Though Batman & Robin‘s Bane was admittedly terrifying thanks to Robert Swenson’s hulking form, this was the extent of his characterization. Bane was simply a pawn for Poison Ivy to sick on enemies she couldn’t subdue with her beguiling powers, reducing him to little more than a bulwark for the otherwise physically adept Batman and Robin to struggle against in a fistfight – even if he embodied the classic tank-like villain that the slightest show of agility could run rings around. Beyond that, Bane was the kind of brainless enemy that simple, quick thinking could outmaneuver.

Hardy’s Bane, of course, was just as imposing as Swenson’s. Yet from his opening scene to his fateful first fight with Batman, Bane from The Dark Knight Rises was a chillingly fearsome presence throughout. The clumsy fighting style of Swenson’s Bane is trounced by the comparative dexterity of Hardy’s Bane, whose hulking frame was anything but a hindrance in keeping up with Batman’s prowess. This, of course, was compounded by the iconic scene that saw him defeat Batman in a brawl when no other villain could. Yet the true extent of his villainy was decidedly more cerebral.

The Dark Knight Rises Proves Bane Is As Smart As He Is Strong

Bane (Tom Hardy) addresses the people of Gotham in The Dark Knight Rises

The most heinous sin committed against Bane in Batman & Robin was robbing him of the keen intelligence that is just as much a part of his identity in the comics as his physical prowess. Yet this is immediately avoided in the first few moments of The Dark Knight Rises, in which Bane’s brilliant mind is laid bare, only for that brilliance to persist throughout. This culminates in Bane bringing the entire city of Gotham to heel, plunging it into an almost willful anarchy as he pulls the strings as a de facto leader.

This is where Bane comes into his own in a capacity that even measures up to Heath Ledger’s seminal depiction of Joker.

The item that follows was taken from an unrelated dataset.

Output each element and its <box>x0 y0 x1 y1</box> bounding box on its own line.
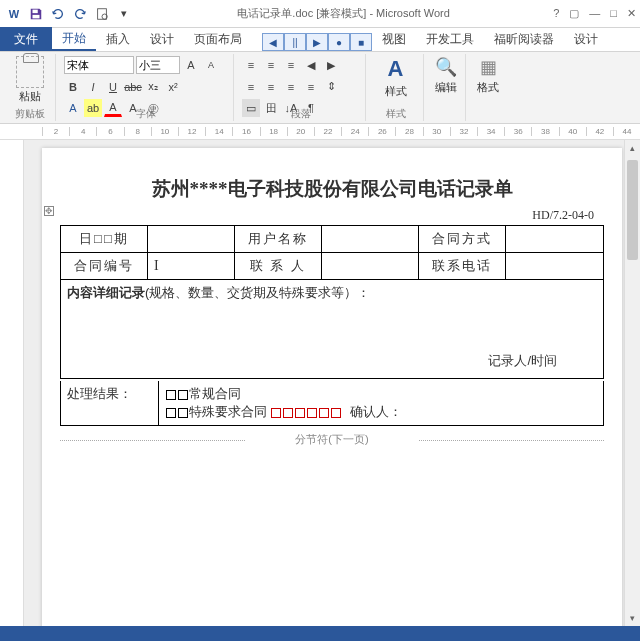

Given that Bane was also able to best Batman in a tussle, this arguably made him even more threatening than the clown prince of crime. Either way, the gulf between Bane’s intelligence in The Dark Knight Rises and Batman & Robin is the most stark example of his superiority.

The Dark Knight Rises Undid Batman & Robin’s Bane Mistakes (But Made Its Own, Too)

A split image of Bane (Tom Hardy) and Talia al Ghul (Marion Cotillard) in The Dark Knight Rises.

By turning Bane into a master strategist, giving him the power to articulate his thoughts, and having him not just measure up to Batman’s hand-to-hand combat abilities, but defeat him, The Dark Knight Rises finally did justice to Bane. In fact, to anyone who isn’t aware of Bane’s comic book origins, the character was almost unrecognizable compared to the Batman & Robin iteration (were it not for a few physical similarities). Yet that is not to say that Hardy’s Bane was perfect.

One of the main criticisms leveled against The Dark Knight Rises was the twist ending that rendered Bane a pawn, after all. Being Talia Al-Ghul’s “protector” while helping to carry out her designs took away from the independent intelligence of the villain. The movie also retconned much of Bane’s compelling origin story in the comics, including deeper similarities to Batman beyond their affinity for darkness, as well as his Latin American roots. Even still, it’s safe to say that The Dark Knight Rises was responsible for the most compelling Bane adaptation yet.